Honestly, it is hard at times to be positive about having cancer. I can compartmentalize most of the time and I do. But then when labs come in and you have to face the reality it is hard.
I was diagnosed with Multiple Myeloma in 2005, had the autologous transplant in 2006. I know how lucky I am to even still be here but it doesn’t make it easier. I relapsed in 2010 and actually did great on Revlimid ( aside from it causing severe IBS) for 5 years and then that stopped working. My kappa light chains went up to almost 1100mg/L so pretty high and my ratio was way up at 92mg/L. Velcade or bortezomib is a proteasome inhibitor and worked astonishing well. Within 2 cycles my numbers were almost in the normal range. And that has lasted 4 whole years.
I have no complaints. But the reality is now my numbers are increasing exponentially and I have to deal with it. With my new numbers, I still think it will be January 2021 when I restart Velcade. Since I get my labs every 8 weeks that puts me at the beginning of December, with a doctor visit by the end of the month and then a start date. Velcade means weekly trips to the infusion center. It’s 3 weeks on 1 week off.

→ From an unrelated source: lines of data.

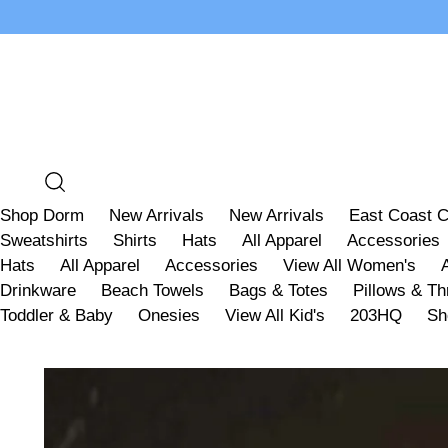
Shop Dorm
New Arrivals
New Arrivals
East Coast C
Sweatshirts
Shirts
Hats
All Apparel
Accessories
Hats
All Apparel
Accessories
View All Women's
Drinkware
Beach Towels
Bags & Totes
Pillows & T
Toddler & Baby
Onesies
View All Kid's
203HQ
Sh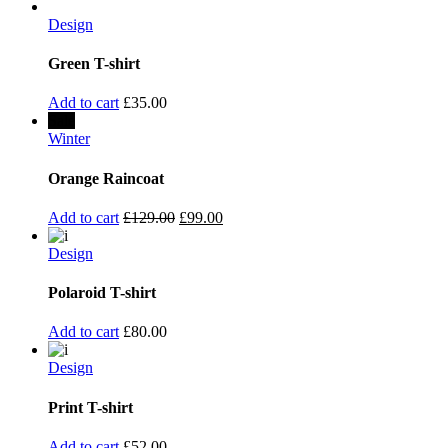
Design
Green T-shirt
Add to cart
£
35.00
Sale
Winter
Orange Raincoat
Add to cart
£
129.00
£
99.00
Design
Polaroid T-shirt
Add to cart
£
80.00
Design
Print T-shirt
Add to cart
£
52.00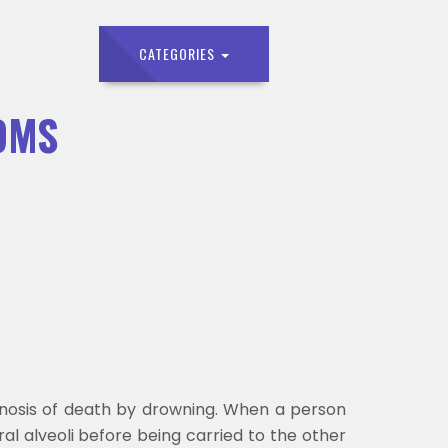
CATEGORIES
OMS
gnosis of death by drowning. When a person
al alveoli before being carried to the other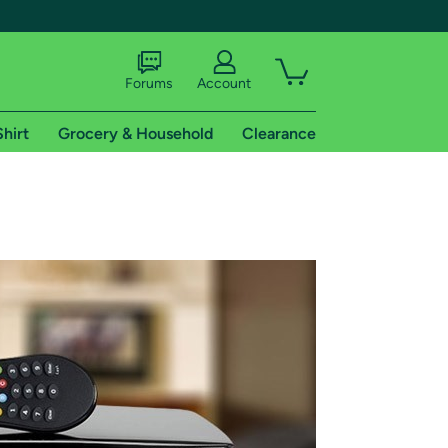
Forums
Account
Shirt
Grocery & Household
Clearance
X
tional shipping addresses.
 trial of Amazon Prime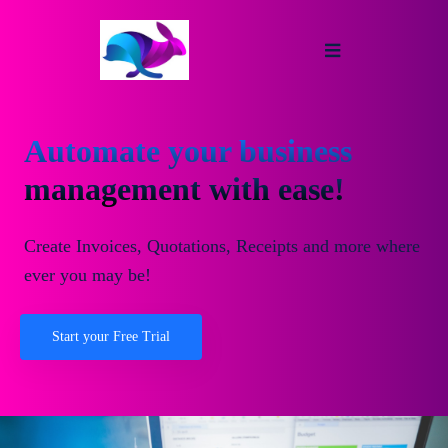
Automate your business
management with ease!
Create Invoices, Quotations, Receipts and more where
ever you may be!
Start your Free Trial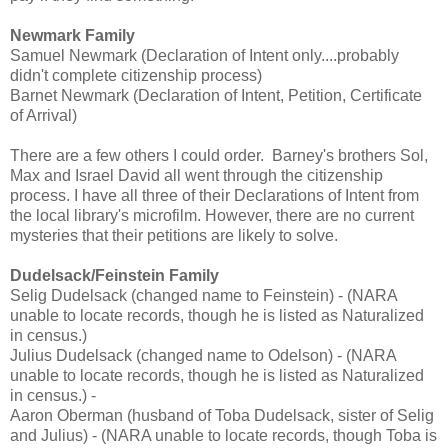
Newmark Family
Samuel Newmark (Declaration of Intent only....probably
didn't complete citizenship process)
Barnet Newmark (Declaration of Intent, Petition, Certificate
of Arrival)
There are a few others I could order. Barney's brothers Sol,
Max and Israel David all went through the citizenship
process. I have all three of their Declarations of Intent from
the local library's microfilm. However, there are no current
mysteries that their petitions are likely to solve.
Dudelsack/Feinstein Family
Selig Dudelsack (changed name to Feinstein) - (NARA
unable to locate records, though he is listed as Naturalized
in census.)
Julius Dudelsack (changed name to Odelson) - (NARA
unable to locate records, though he is listed as Naturalized
in census.) -
Aaron Oberman (husband of Toba Dudelsack, sister of Selig
and Julius) - (NARA unable to locate records, though Toba is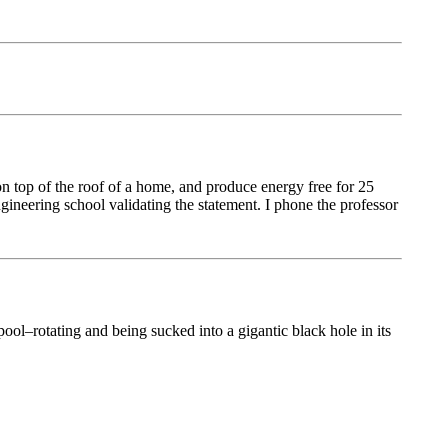
on top of the roof of a home, and produce energy free for 25
gineering school validating the statement. I phone the professor
pool–rotating and being sucked into a gigantic black hole in its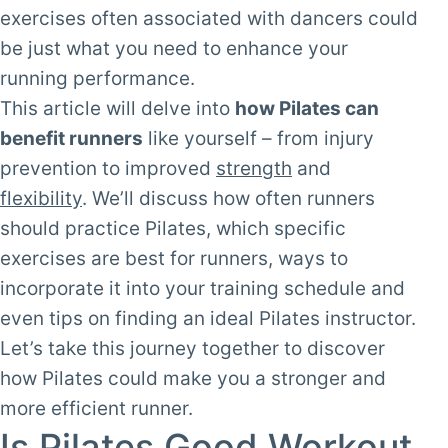
exercises often associated with dancers could
be just what you need to enhance your
running performance.
This article will delve into
how Pilates can
benefit runners
like yourself – from injury
prevention to improved
strength
and
flexibility
. We’ll discuss how often runners
should practice Pilates, which specific
exercises are best for runners, ways to
incorporate it into your training schedule and
even tips on finding an ideal Pilates instructor.
Let’s take this journey together to discover
how Pilates could make you a stronger and
more efficient runner.
Is Pilates Good Workout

It’s depressing but the fact remains I have a cancer that goes in to remission and then re-emerges. It’s never going to disappear. Don’t get me wrong, I am exceedingly fortunate not to be dead from this already, so it’s really just a matter of buck up and deal with it. So many cyber friends with myeloma are long gone with very aggressive myeloma. Mine is always there but so far hasn’t been aggressive.
So here’s the numbers:
Kappa light chains at 382.mg/L up from 239.2mg/L
Lambda light chains at 11.2mg/L up from 10.2mg/L
ratio of the two at 34.11 mg/L up from 23.2
M-protein( SPEP) .4 up from .3
Well, blood doesn’t lie so there it is in black and white. The cancer cells are on the march.
Give me a few days and I’ll be okay with it and be ready to reset. Plus, after thinking about it, I wouldn’t want to start anything till after the holidays so there’s that as well. I’ll see what he thinks when I see him at the end of the month.